The report shows demographic differences in Amazon Rekognition’s performance have not changed much, according to Comparitech, as 32 Congresspersons out of 530 (6 percent) were matched with mug shots when the confidence threshold was set at 80 percent. Out of 1,429 UK lawmakers searched against the same database, 73 were found (5 percent). Perhaps more significantly, of 12 false matches at a confidence threshold of 90 percent, six are people of color, even though people of color make up roughly a fifth of Congress and half that fraction in UK parliament.
The “confidence threshold” setting was one of the key reasons Amazon dismissed the original ACLU report, and Amazon now recommends a confidence threshold of 99 percent be used by law enforcement customers, though it is up to the individual agency to set its threshold.
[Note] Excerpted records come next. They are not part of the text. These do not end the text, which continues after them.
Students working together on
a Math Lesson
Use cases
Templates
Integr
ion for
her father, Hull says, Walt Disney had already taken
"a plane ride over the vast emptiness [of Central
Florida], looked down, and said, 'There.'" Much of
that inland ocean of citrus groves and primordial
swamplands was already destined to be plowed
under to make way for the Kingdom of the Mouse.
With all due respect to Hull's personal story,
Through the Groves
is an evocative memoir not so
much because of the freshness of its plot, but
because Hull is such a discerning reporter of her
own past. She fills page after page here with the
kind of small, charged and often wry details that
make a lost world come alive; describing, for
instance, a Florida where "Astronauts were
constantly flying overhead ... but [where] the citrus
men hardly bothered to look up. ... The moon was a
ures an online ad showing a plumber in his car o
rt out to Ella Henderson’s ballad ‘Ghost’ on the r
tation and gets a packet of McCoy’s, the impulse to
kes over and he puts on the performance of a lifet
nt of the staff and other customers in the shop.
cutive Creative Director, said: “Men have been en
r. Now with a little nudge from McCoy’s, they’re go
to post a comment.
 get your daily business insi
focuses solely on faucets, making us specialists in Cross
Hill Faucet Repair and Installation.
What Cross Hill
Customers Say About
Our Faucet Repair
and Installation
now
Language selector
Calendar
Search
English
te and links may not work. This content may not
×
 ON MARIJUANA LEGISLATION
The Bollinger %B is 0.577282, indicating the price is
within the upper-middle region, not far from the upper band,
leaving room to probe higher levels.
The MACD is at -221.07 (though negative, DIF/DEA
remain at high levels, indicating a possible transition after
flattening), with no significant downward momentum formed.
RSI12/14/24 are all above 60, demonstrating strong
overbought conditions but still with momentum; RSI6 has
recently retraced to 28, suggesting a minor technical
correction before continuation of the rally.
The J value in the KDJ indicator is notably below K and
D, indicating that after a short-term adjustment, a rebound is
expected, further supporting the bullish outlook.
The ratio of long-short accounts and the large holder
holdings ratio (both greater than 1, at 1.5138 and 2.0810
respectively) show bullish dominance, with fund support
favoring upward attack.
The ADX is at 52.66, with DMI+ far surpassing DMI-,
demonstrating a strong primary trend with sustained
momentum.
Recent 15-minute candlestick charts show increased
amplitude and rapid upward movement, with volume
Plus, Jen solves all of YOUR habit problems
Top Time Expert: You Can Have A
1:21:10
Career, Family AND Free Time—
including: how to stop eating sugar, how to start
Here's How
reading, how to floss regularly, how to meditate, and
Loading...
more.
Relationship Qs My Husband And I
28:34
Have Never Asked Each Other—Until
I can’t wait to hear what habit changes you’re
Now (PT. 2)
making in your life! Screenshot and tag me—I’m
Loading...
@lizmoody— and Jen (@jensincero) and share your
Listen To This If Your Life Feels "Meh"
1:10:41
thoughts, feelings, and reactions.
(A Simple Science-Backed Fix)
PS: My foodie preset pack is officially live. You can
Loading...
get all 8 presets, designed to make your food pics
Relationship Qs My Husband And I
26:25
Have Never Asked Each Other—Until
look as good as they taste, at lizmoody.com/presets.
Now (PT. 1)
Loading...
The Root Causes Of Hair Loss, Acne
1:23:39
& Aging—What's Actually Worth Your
In a blog post responding to the original ACLU report, Amazon ran the same experiment with the confidence threshold at 99 percent and a larger reference dataset to match against, and found no false matches.
As Comparitech notes, the company had previously provided a confidence threshold recommendation of 95 percent for law enforcement, and some police forces decline to use the setting at all.
With the confidence threshold set at 95 percent, however, Comparitech found no false matches, making seems to make clear that law enforcement should use 95 percent or higher, rather than 80 percent confidence thresholds, if they are going to use the AI service.
Accuracy was the other point of contention, particularly after a University of Exeter study which showed that 81 percent of positive matches were false positives. This finding is often presented as an 81 percent overall error rate, though the vast majority of attempted matches were non-matches, none of which are known to be false.
Comparitech claims that including true negatives inflates the accuracy of the system, but declines to explain why they should be excluded.
Industry stakeholders have repeatedly attempted to explain how accuracy in biometric matching is properly measured, as Allevate did late last year in a refutation of a University of Essex report.
Comparitech concludes, as Amazon does in its blog post, that facial recognition technology is not ready for use in public for identification without human oversight.
Microsoft, meanwhile, has launched a tool to help reduce bias in machine learning to its Azure AI platform. The new Fairlearn toolkit will be launched to Azure Machine Learning in June, the company announced during its virtual Build developers conference.
It was introduced at the Ignite event in November, and has been tested by EY on a system for automating loan decisions. The firm had found a 15.3 percent difference in its loan approvals between men and women using an algorithm based on information like transaction, payment, and credit history. After training new machine learning models with Fairlearn, EY found the disparity was reduced to 0.43 percent.
“Increasingly we’re seeing regulators looking closely at these models,” said Eric Boyd, Microsoft CVP of Azure AI, said in a statement. “Being able to document and demonstrate that they followed the leading practices and have worked very hard to improve the fairness of the datasets are essential to being able to continue to operate.”
The company notes the importance of ensuring bias is not automated as machine learning is applied to applications like facial recognition for law enforcement.
NIST testing has found that demographic differentials are present in the majority of facial recognition algorithms, but not consistently enough to generalize across the biometric modality.